Presentation Delivery adapters — rest/ (actix-web HTTP API) and tui/ (ratatui terminal UI).

Module layout

src/
├── domain/
│   ├── entities/          # Medication, DoseRecord
│   └── value_objects/     # Dosage, MedicationId, ScheduledTime, TakenAt, …
├── application/
│   ├── ports/             # Trait definitions + fakes/ (test doubles)
│   └── services/          # Use-case implementations
├── infrastructure/
│   ├── clock/             # SystemClock, SystemScheduledTimeSupplier
│   ├── notifications/     # ConsoleNotificationAdapter
│   ├── persistence/       # InMemoryMedicationRepository, InMemoryDoseRecordRepository
│   └── container.rs       # Composition root
└── presentation/
    ├── rest/              # actix-web server + handlers
    └── tui/               # ratatui app + screens + event handling

Dependency rule

Allowed Forbidden
presentationapplication domain → anything outer ❌
presentationdomain applicationinfrastructure
infrastructureapplication applicationpresentation
applicationdomain infrastructurepresentation

Contributing

Before you start

  1. Make sure just and a stable Rust toolchain are installed.
  2. Install dev tools: just tools
  3. Confirm everything passes before touching any code: just

Adding a new use case

  1. Define the port — create src/application/ports/my_action_port.rs with a Request, Response, and a trait MyActionPort: Send + Sync.
  2. Implement the service — create src/application/services/my_action_service.rs.
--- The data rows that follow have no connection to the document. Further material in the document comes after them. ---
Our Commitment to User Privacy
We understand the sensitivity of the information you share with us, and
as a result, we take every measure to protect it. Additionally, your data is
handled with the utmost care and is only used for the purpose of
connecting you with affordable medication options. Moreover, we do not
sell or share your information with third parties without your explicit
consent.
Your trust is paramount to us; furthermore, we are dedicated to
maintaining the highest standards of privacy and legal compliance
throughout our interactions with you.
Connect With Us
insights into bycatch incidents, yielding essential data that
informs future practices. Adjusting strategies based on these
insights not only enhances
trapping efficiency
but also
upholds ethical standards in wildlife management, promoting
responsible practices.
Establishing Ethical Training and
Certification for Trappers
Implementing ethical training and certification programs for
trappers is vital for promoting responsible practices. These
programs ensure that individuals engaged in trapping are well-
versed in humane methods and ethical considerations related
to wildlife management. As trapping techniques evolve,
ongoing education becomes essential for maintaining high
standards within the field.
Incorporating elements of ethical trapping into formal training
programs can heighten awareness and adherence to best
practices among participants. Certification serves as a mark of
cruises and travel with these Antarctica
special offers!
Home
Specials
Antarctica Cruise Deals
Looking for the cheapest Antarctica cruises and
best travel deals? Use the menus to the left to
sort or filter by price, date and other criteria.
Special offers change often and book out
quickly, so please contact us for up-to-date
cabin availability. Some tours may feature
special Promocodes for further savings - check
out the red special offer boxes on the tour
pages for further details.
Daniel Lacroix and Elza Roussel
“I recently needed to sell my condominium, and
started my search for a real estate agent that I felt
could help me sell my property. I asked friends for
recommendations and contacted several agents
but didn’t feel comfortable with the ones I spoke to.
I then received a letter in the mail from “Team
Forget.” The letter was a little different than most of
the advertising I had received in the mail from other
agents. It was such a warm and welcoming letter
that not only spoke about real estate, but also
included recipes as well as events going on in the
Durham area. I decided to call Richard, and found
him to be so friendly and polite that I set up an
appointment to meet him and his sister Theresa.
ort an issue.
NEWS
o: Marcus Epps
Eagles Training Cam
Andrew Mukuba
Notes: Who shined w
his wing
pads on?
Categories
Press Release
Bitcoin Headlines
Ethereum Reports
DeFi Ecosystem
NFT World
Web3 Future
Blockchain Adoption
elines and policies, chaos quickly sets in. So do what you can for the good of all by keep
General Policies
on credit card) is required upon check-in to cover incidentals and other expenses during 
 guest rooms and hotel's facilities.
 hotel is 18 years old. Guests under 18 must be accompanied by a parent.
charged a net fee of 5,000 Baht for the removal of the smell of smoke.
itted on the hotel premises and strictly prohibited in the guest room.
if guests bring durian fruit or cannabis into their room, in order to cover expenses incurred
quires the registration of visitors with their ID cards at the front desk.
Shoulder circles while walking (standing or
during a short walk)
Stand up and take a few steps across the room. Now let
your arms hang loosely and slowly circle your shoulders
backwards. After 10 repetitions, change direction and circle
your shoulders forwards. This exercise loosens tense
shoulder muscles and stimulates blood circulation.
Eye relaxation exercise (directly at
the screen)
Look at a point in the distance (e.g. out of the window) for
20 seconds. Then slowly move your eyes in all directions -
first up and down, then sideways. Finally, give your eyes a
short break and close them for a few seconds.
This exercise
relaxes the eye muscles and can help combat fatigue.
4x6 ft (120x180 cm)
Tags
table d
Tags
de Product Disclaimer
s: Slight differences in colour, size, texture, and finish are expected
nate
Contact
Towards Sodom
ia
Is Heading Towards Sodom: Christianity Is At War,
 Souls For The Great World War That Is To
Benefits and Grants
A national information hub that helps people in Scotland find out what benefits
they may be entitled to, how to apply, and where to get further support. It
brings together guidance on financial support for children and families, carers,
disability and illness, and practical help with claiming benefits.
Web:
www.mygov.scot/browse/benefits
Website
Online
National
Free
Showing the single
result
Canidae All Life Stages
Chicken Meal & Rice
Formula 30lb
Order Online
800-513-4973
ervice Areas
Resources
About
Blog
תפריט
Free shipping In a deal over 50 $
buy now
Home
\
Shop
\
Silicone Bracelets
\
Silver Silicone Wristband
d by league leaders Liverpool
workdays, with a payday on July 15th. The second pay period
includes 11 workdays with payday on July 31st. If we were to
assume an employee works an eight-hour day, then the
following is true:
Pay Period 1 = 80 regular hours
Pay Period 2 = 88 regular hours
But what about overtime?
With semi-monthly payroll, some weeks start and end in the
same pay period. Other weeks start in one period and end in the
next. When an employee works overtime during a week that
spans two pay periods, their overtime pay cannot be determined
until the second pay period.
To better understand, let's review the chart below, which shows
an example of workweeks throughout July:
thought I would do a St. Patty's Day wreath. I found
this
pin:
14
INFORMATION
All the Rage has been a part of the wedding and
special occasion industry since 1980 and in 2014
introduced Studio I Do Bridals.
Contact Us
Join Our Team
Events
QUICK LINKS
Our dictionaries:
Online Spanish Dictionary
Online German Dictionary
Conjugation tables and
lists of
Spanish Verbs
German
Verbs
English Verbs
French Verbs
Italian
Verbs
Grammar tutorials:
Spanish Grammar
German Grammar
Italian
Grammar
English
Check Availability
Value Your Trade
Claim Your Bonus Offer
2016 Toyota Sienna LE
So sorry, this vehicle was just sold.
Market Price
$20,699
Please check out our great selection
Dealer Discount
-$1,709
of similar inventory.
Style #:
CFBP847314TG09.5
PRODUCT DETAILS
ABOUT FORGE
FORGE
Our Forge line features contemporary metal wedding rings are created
Inject dependencies via Arc<dyn SomePort> in new(). No I/O allowed here.
  3. Add a fake — add src/application/ports/fakes/fake_my_repo.rs if the service needs a new repository port. Re-export it from src/application/ports/fakes/mod.rs.
  4. Wire the container — add the concrete adapter (if new) under src/infrastructure/, then add the service to src/infrastructure/container.rs.
  5. Expose in presentation — add a REST handler in src/presentation/rest/handlers/ and/or a TUI screen action.

Code conventions

  • One primary type per file. File name = type name in snake_case.
  • Unit tests go in a #[cfg(test)] block at the bottom of the file under test. Use fakes from crate::application::ports::fakes, never real I/O.
  • Integration tests go in tests/ at the crate root and may use real infrastructure adapters.
  • No magic numbers or strings — use named constants.
  • No Box<dyn Error> in domain or application signatures — use typed error enums with thiserror.
  • Domain stays pure — no chrono, no uuid, no async, no I/O inside src/domain/.

Running the full check suite

This is equivalent to what CI runs:

just          # fmt-check + lint + test with coverage

All of these must pass before a contribution is considered complete.